Inflation is increase in the money supply. So the best measure was the money
aggregates that the government used to publish. (Though I'm not sure how
accurate they were.)

This may sound like semantics, but it is this constant under-reporting of
inflation that is distorting the market. If you measure monetary inflation and
work against that, a capitalist system is much more effective. By replacing
"inflation" with "CPI" in people's minds, so many people have been led astray
and many economic calculations come out wrong.

But this is beneficial for government that wants to print money to support
deficit spending without limitation... and so they publish an essentially
completely fabricated CPI number. then when you talk about inflation being
%20, people say "LOL U Stupid. Inflation %1!!!!!"
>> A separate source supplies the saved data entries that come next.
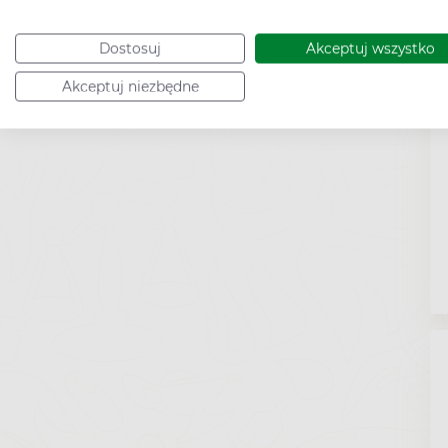
Dostosuj
Akceptuj wszystko
Akceptuj niezbędne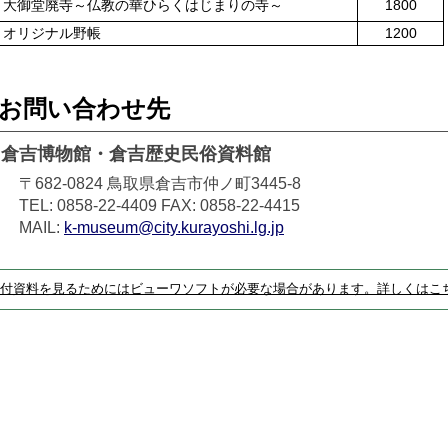
大御堂廃寺～仏教の華ひらくはじまりの寺～
1800
オリジナル野帳
1200
お問い合わせ先
倉吉博物館・倉吉歴史民俗資料館
〒682-0824
鳥取県倉吉市仲ノ町3445-8
TEL: 0858-22-4409
FAX: 0858-22-4415
MAIL:
k-museum@city.kurayoshi.lg.jp
付資料を見るためにはビューワソフトが必要な場合があります。詳しくはこ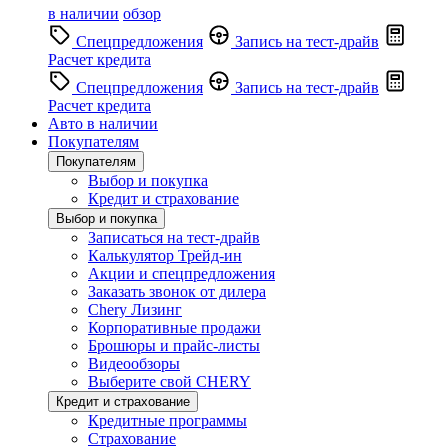
в наличии
обзор
Спецпредложения
Запись на тест-драйв
Расчет кредита
Спецпредложения
Запись на тест-драйв
Расчет кредита
Авто в наличии
Покупателям
Покупателям
Выбор и покупка
Кредит и страхование
Выбор и покупка
Записаться на тест-драйв
Калькулятор Трейд-ин
Акции и спецпредложения
Заказать звонок от дилера
Chery Лизинг
Корпоративные продажи
Брошюры и прайс-листы
Видеообзоры
Выберите свой CHERY
Кредит и страхование
Кредитные программы
Страхование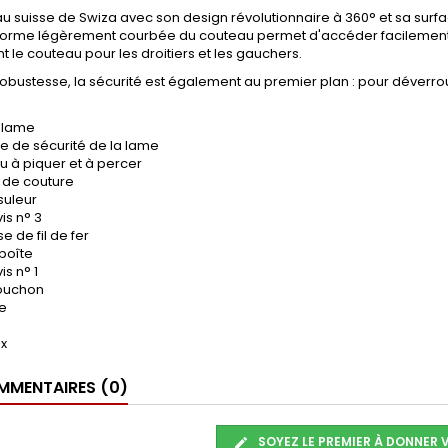
u suisse de Swiza avec son design révolutionnaire à 360° et sa surf
 forme légèrement courbée du couteau permet d'accéder facilement a
t le couteau pour les droitiers et les gauchers.
robustesse, la sécurité est également au premier plan : pour déverrouill
e lame
e de sécurité de la lame
u à piquer et à percer
r de couture
suleur
is n° 3
se de fil de fer
boîte
is n° 1
bouchon
te
e
ux
MENTAIRES (0)
SOYEZ LE PREMIER À DONNER 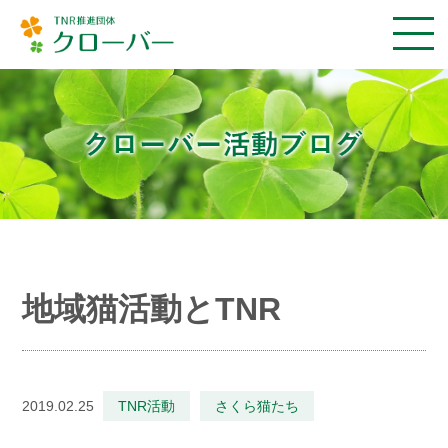
地域猫活動とTNR
2019.02.25
TNR活動
さくら猫たち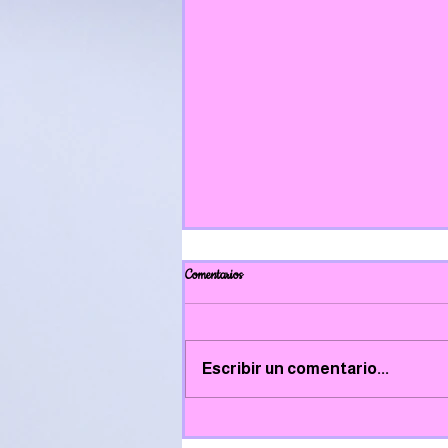
Comentarios
Escribir un comentario...
Taller emocional de Cruz Vermella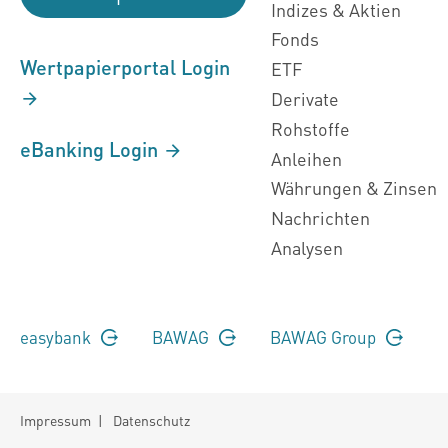
Indizes & Aktien
Fonds
Wertpapierportal Login
ETF
Derivate
Rohstoffe
eBanking Login
Anleihen
Währungen & Zinsen
Nachrichten
Analysen
easybank
BAWAG
BAWAG Group
Impressum
|
Datenschutz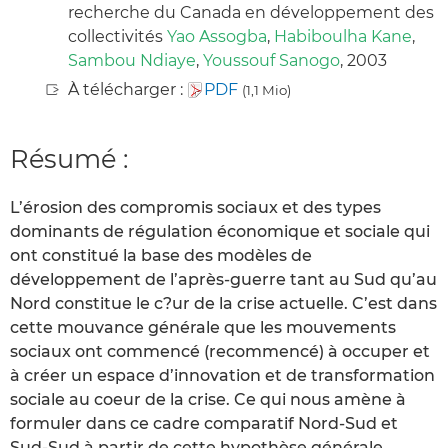
recherche du Canada en développement des
collectivités
Yao Assogba
,
Habiboulha Kane
,
Sambou Ndiaye
,
Youssouf Sanogo
, 2003
À télécharger :
PDF
(1,1 Mio)
Résumé :
L’érosion des compromis sociaux et des types
dominants de régulation économique et sociale qui
ont constitué la base des modèles de
développement de l’après-guerre tant au Sud qu’au
Nord constitue le c?ur de la crise actuelle. C’est dans
cette mouvance générale que les mouvements
sociaux ont commencé (recommencé) à occuper et
à créer un espace d’innovation et de transformation
sociale au coeur de la crise. Ce qui nous amène à
formuler dans ce cadre comparatif Nord-Sud et
Sud-Sud à partir de cette hypothèse générale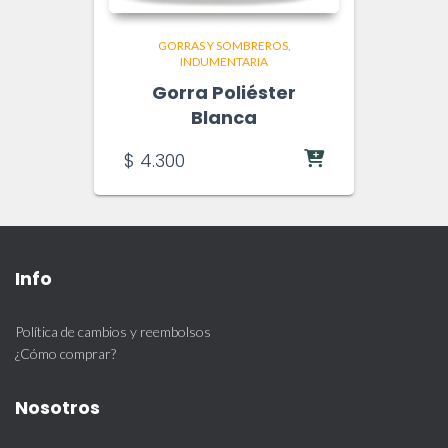
GORRAS Y SOMBREROS
INDUMENTARIA
Gorra Poliéster
Blanca
$
4.300
Info
Política de cambios y reembolsos
¿Cómo comprar?
Nosotros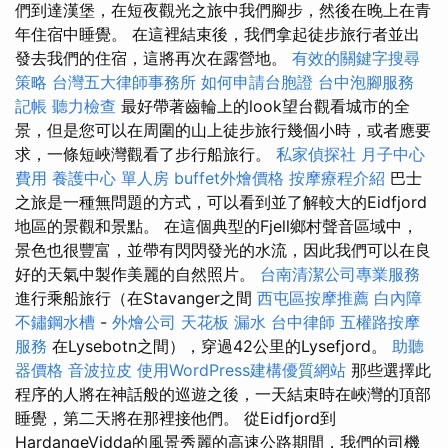
們到達漢堡，在短夜觀光之旅中我們腳步，然後在晚上在青
年住宿中睡覺。 在這裡結束後，我們拿起徒步旅行者並出
發去我們的住宿，這將再次在露營地。
有效的關鍵字搜尋
策略
台灣五大律師事務所
如何申請台胞證
台中泡腳服務
記帳
聽力檢查
最好帶著齒輪上的look望台觀看城市的全
景，但是您可以在周圍的山上徒步旅行幾個小時，或者應要
求，一條短峽灣觀看了步行船旅行。
私家偵探社
月子中心
費用
養護中心 單人房
buffet外燴價格
按摩療程介紹
巴士
之旅是一種無問題的方式，可以看到並了解較大的Eidfjord
地區的景觀和景點。 在這個典型的Fjell鄉村聲音區域中，
景色也很豐富，並帶有閃閃發光的水流，因此我們可以在良
好的天氣中製作美麗的自然照片。
台南清潔公司專業服務
進行乘船旅行（在Stavanger之間
西屯區按摩推薦
白內障
不鏽鋼水槽
-
外燴公司
天花板 漏水
台中律師
五權路按摩
服務
在Lysebotn之間），穿過42公里的Lysefjord。
助聽
器價格
音波拉皮
使用WordPress建構優質網站
那些選擇此
程序的人將在神話般的巡遊之後，一天結束時在峽灣的頂部
睡覺，第二天將在那裡接他們。 從Eidfjord到
HardangeVidda的風景秀麗的高速公路期間，我們的司機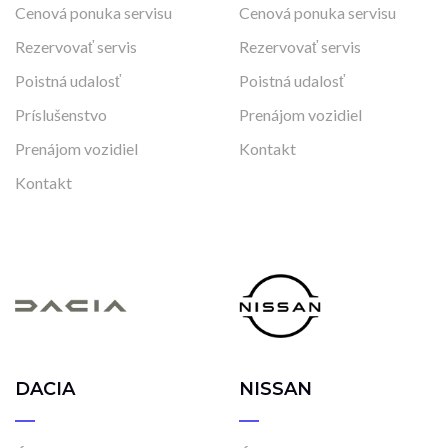
Cenová ponuka servisu
Cenová ponuka servisu
Rezervovať servis
Rezervovať servis
Poistná udalosť
Poistná udalosť
Príslušenstvo
Prenájom vozidiel
Prenájom vozidiel
Kontakt
Kontakt
DACIA
NISSAN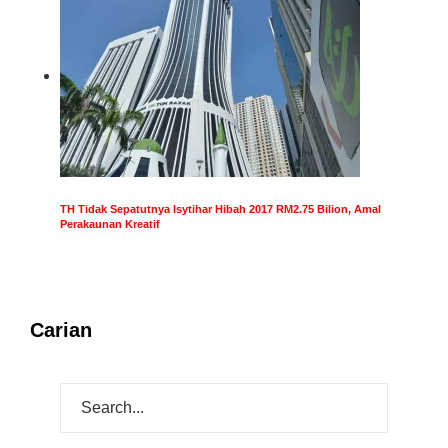
TH Tidak Sepatutnya Isytihar Hibah 2017 RM2.75 Bilion, Amal
Perakaunan Kreatif
Carian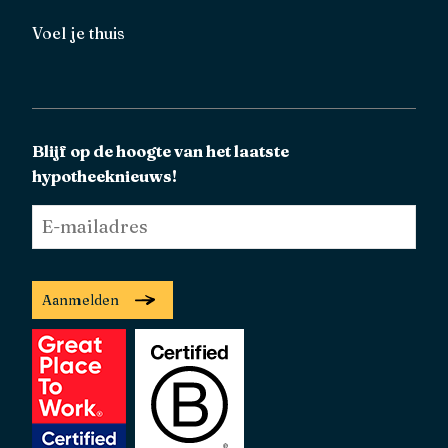
Voel je thuis
Blijf op de hoogte van het laatste
hypotheeknieuws!
E-
mailadres
*
Aanmelden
To predict how prices will go, you project the likely increase in productivity
over the next year and the amount of inflation over the last year... but even
then, this is ignoring the massive holdings of dollars and treasuries overseas
-- which really represent past inflation that whose effects we avoided via the
bretton woods and other agreements. If confidence in the dollar continues to
drop, those dollars will continue to come home to roost, goosing price changes
even higher over the amount caused by the significant deficit spending (and
consequent money printing that increases the money supply) minus relatively
small increases in efficiency.

The noose around the dollar's neck is the accumulated decades of inflation
that have been exported overseas. If it becomes untenable to continue holding
them, then a selling panic will likely occur as nobody wants to be the last
one holding the bag.

This is what happened with greece. The US is approaching greece in terms of
debt levels and given that it appears the federal reserve is buying a large
chunk of the treasuries at each auction (under the table, of course, as if
this word got out it would immediately cause what I'm describing) the game can
go on for only so long.

2008 was not the financial crisis. The financial crisis is in the dollar,
which is the mother of all bubbles. I believe, that less than %10 of
treasuries have a greater than a year, which means that %90 of the debt is
being rolled over each year.